What is a Substance Abuse Counselor?

Substance abuse or addiction counselors help people who have problems with alcohol, drugs and gambling. They counsel addicts and help patients to overcome their addictions. A counselor may work in public health organizations, drug rehab centers, private practices or hospital settings. There are a number of counseling techniques used by professionals, including individual, group and family counseling.

Requirements

To become a substance abuse counselor, a person must meet state educational requirements, have a clean legal record and apply for state certification.
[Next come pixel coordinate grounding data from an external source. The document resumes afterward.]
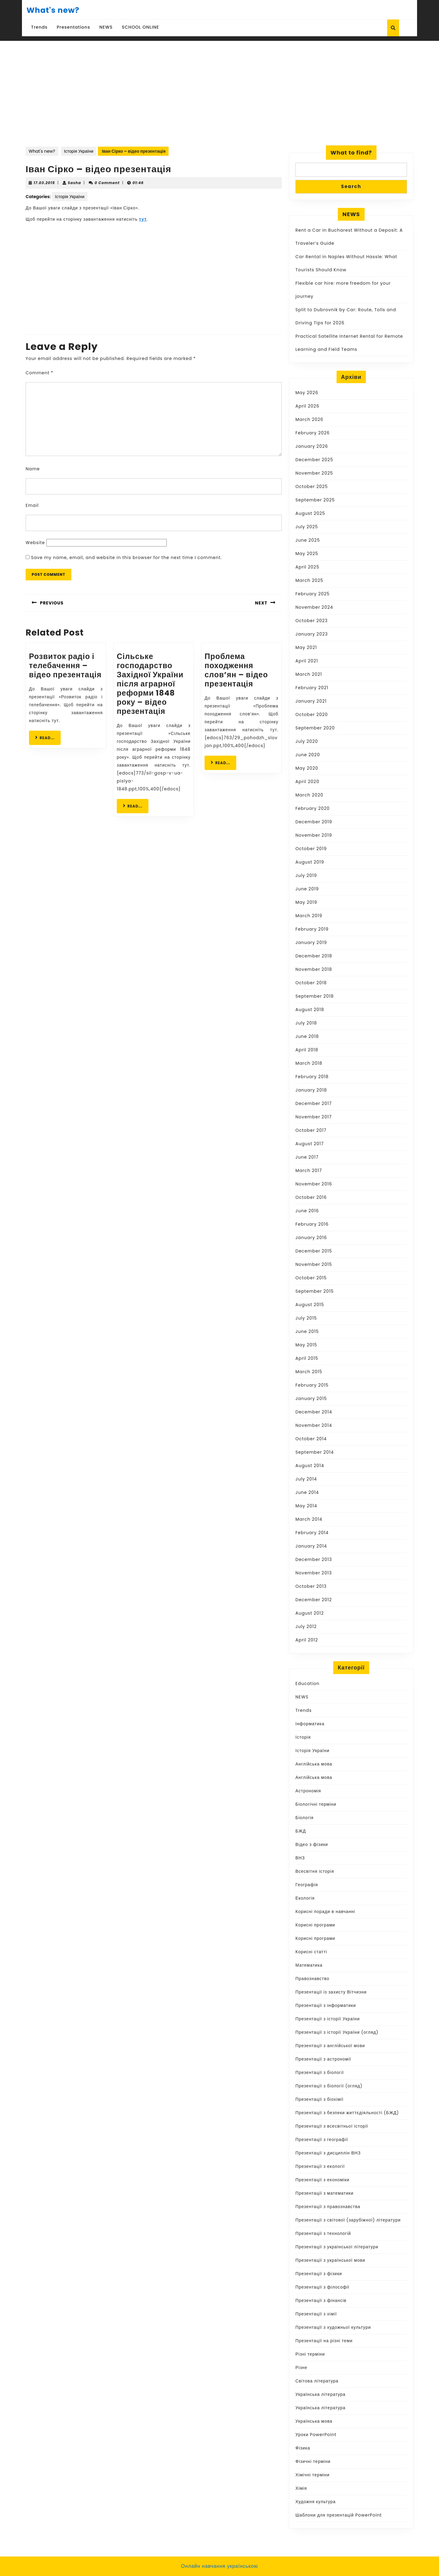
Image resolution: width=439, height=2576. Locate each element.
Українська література (320, 2394)
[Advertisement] (219, 86)
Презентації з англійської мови (330, 2046)
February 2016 (312, 1224)
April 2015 (306, 1358)
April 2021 (306, 661)
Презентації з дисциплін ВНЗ (328, 2153)
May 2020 (306, 768)
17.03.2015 (44, 182)
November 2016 (313, 1184)
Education (307, 1683)
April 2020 (307, 782)
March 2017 (308, 1170)
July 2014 (306, 1479)
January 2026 (311, 446)
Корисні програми (315, 1925)
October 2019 (311, 849)
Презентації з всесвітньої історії (331, 2126)
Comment (39, 373)
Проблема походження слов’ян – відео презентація (236, 670)
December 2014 (313, 1412)
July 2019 (306, 875)
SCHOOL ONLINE (140, 27)
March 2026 (309, 419)
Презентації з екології (320, 2166)
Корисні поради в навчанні (325, 1911)
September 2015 (314, 1291)
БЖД (300, 1831)
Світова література (316, 2381)
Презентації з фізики (318, 2274)
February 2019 (312, 929)
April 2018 (306, 1050)
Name (33, 469)
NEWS (106, 27)
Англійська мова (313, 1764)
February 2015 (312, 1385)
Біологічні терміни (315, 1804)
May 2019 (306, 902)
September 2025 (315, 500)
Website (35, 543)
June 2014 (307, 1492)
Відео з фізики (311, 1844)
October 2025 (311, 486)
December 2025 (314, 460)
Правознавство (312, 1979)
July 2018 (306, 1023)
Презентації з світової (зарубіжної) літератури (348, 2220)
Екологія (305, 1898)
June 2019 (307, 889)
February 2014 (312, 1533)
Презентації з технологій (323, 2233)
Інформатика (309, 1724)
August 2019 (309, 862)
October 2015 (311, 1278)
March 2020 (309, 795)
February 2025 (312, 594)
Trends (39, 27)
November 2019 (313, 835)
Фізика (302, 2448)
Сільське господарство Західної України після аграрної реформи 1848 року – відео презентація (150, 684)
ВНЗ (300, 1858)
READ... (48, 737)
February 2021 (311, 688)
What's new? (53, 10)
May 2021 (306, 647)
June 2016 (307, 1211)
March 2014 (308, 1519)
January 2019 (311, 942)
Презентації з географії (321, 2139)
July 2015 (306, 1318)
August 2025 (310, 513)
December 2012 (313, 1600)
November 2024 (314, 607)
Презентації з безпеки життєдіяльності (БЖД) (347, 2113)
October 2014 (311, 1439)
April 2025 (307, 567)
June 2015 (307, 1331)
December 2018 (313, 956)
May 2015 (306, 1345)
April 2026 (307, 406)
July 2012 (306, 1626)
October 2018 (311, 983)
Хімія (301, 2488)
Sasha (74, 182)
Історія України (79, 151)
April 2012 (306, 1640)
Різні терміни (310, 2354)
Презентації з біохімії (319, 2099)
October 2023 (311, 621)
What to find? (351, 152)
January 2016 (311, 1238)
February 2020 (312, 808)
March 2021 (308, 674)
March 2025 (309, 580)
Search (351, 186)
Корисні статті (311, 1952)
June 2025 (307, 540)
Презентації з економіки (322, 2180)
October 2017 (311, 1130)
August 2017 (309, 1144)
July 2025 (306, 527)
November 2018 (313, 969)
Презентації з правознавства (327, 2207)
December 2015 (313, 1251)
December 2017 (313, 1103)
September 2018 (314, 996)
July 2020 (306, 741)
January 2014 (311, 1546)
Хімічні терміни (312, 2475)
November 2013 (313, 1573)
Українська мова (313, 2421)
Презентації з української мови (330, 2260)
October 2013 (311, 1586)
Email (32, 505)
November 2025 (314, 473)
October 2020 (311, 714)
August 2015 (309, 1305)
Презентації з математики (324, 2193)
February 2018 (312, 1077)
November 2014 (313, 1425)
Because substance counselors are regulated by the state, it is important that an applicant meet the first two criteria.

Substance abuse counselors who wish to open a private practice must have a master’s degree and 2,000-3,000 hours of clinical experience.

Education

The more formal education you have, the less counseling work experience you’ll need to qualify for certification. Additionally, higher degrees often provide higher paying jobs and are needed for promotions within the field.

Skills and Qualities

Counselors in the field of substance abuse must possess excellent communication skills. They must also be compassionate and persistent, as patients in this field are sometimes resistant to treatment. The ability to remain calm in stressful or emergency situations is also an attribute in this career path.

Demand and Salary

There is a strong demand for certified substance abuse counselors, and the need for them is expected to grow exponentially in the next few years. Demand for the job is also increasing because drug offenders are more often being sent to rehabilitation centers than jail.

Despite the high demand in this field, burnout is high because of the generally low wages and long hours. While the average substance abuse counselor earns $38,000 a year, the highest 10 percent earn $60,000. The highest earners are often supervisors holding master’s degrees.

High earners also work for insurance companies and public schools. Many high earners own a private practice.